▸ Activity: In the entries that follow, the line with "Para devolver o" opens the range and the line with "Descrição e ficha técnica" closes it; repeat that range exactly, both lines included.

Data extracts START

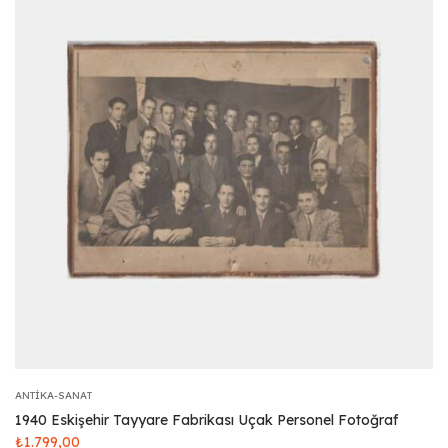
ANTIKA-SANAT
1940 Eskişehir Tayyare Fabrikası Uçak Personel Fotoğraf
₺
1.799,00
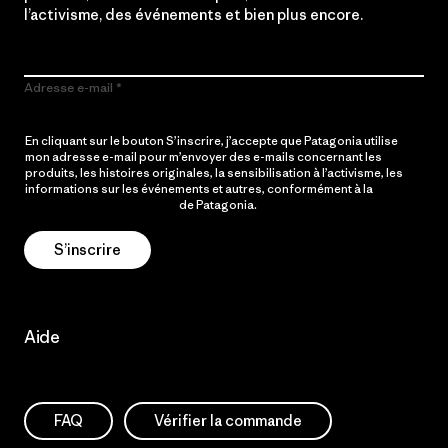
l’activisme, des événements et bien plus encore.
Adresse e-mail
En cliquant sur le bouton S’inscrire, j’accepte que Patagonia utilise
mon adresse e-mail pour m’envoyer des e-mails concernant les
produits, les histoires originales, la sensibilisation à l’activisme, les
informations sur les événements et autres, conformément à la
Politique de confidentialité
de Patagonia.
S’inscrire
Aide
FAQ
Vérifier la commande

Data extracts END
Data extracts START

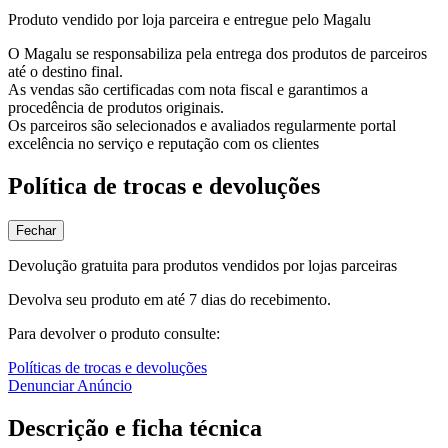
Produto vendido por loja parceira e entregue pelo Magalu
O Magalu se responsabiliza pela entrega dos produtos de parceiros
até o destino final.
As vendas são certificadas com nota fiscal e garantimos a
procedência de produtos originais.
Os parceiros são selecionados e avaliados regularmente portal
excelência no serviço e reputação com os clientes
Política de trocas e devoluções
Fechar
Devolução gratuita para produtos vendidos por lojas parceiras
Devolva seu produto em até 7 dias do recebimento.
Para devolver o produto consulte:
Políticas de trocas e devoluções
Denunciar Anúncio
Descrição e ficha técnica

Data extracts END

▸ Written solution:
Para devolver o produto consulte:
Políticas de trocas e devoluções
Denunciar Anúncio
Descrição e ficha técnica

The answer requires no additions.